A functional MRI study of visual oddball: evidence for frontoparietal dysfunction in subjects at risk for alcoholism

Attending to rare stimuli interspersed among repetitive frequent stimuli produces a positive scalp potential at 300 to 600 ms after the target stimulus onset; this potential is known as the P300 wave. Although there is clear evidence of low visual P300 in subjects at high risk (HR) for developing alcoholism, the functional neuroanatomical correlates have not been studied. Functional and high-resolution anatomical magnetic resonance images were collected during the performance of a visual oddball task, from six control (low risk-LR) subjects with high P300s and eight HR subjects with low P300s. All the HR subjects were offspring of male alcoholics. The data were analyzed using a randomization-based statistical method that accounts for multiple comparisons, requires no assumptions about the noise structure of the data, and does not require spatial or temporal smoothing. Target counts showed that all subjects performed the task comparably. Analysis of the functional magnetic resonance imaging (fMRI) data revealed two areas with significantly lower activation in the HR group when compared to the LR group: the bilateral inferior parietal lobule (BA 40), and the bilateral inferior frontal gyrus (BA 44).
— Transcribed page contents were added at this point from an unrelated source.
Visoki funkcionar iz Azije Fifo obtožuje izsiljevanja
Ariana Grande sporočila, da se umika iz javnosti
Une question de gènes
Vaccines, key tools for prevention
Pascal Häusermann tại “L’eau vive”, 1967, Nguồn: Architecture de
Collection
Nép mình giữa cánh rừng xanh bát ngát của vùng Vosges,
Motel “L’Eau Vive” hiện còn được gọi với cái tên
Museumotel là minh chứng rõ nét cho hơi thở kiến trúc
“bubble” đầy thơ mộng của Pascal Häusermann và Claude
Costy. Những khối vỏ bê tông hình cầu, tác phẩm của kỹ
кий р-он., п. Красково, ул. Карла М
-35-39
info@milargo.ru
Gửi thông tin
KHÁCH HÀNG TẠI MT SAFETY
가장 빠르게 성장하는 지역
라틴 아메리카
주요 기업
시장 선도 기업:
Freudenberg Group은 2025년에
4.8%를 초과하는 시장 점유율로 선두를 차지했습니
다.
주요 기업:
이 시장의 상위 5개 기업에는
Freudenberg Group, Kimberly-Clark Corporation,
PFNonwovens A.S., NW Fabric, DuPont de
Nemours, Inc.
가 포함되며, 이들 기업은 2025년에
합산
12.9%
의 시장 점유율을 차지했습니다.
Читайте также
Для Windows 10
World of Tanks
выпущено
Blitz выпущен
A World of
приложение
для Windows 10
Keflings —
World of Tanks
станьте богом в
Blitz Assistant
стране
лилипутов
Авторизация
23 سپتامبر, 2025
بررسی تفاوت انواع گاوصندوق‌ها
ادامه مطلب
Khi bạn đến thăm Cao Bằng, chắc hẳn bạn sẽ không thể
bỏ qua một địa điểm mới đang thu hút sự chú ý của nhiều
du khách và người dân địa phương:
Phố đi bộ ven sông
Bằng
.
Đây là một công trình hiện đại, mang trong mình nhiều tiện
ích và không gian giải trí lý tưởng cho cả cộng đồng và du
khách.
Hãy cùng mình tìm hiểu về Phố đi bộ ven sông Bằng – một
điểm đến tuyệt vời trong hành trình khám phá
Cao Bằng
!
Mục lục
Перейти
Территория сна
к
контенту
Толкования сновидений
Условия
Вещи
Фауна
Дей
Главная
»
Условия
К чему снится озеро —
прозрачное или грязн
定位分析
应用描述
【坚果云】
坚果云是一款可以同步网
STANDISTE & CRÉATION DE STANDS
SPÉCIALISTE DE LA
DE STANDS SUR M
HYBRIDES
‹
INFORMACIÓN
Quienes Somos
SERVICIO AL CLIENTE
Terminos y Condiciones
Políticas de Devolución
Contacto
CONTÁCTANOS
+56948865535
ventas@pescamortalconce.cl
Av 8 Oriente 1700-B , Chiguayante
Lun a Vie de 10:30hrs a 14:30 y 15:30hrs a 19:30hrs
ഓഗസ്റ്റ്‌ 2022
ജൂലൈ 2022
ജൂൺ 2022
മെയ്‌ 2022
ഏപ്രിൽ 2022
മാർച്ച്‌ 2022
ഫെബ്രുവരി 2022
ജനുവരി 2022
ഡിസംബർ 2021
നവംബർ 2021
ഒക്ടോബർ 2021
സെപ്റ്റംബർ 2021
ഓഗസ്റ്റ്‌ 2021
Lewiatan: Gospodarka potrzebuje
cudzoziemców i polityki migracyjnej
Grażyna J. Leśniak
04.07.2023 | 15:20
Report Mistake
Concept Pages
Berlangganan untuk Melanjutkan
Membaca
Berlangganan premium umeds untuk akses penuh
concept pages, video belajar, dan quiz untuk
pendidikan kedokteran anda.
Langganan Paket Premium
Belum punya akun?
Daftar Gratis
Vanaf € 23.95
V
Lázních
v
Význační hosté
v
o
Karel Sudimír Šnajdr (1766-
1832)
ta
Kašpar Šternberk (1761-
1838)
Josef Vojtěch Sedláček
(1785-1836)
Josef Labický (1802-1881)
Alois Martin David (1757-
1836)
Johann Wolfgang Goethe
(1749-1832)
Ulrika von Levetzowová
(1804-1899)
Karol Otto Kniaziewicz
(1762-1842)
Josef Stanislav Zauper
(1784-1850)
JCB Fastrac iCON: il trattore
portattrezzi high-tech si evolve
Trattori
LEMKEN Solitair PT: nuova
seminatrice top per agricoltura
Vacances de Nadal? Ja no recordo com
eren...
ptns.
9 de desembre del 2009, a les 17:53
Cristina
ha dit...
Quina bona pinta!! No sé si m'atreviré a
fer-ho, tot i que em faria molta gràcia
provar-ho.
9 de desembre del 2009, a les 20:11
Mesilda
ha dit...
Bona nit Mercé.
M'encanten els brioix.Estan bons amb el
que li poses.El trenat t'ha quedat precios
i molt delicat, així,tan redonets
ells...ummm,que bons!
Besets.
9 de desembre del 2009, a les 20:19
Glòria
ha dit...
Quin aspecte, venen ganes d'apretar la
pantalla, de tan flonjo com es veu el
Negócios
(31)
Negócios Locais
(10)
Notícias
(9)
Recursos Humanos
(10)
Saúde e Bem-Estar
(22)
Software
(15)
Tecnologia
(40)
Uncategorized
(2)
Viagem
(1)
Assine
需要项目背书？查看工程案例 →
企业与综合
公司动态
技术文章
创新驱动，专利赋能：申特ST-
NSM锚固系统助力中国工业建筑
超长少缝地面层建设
Inferior parietal lobule showed significantly lower activation in the HR group in contrast to the LR group, and inferior frontal gyrus was not activated in the HR group but was only activated in the LR group. This finding indicates that a dysfunctional frontoparietal circuit may underlie the low P300 responses seen in HR subjects. This perhaps implies a deficiency in the rehearsal component of the working memory system.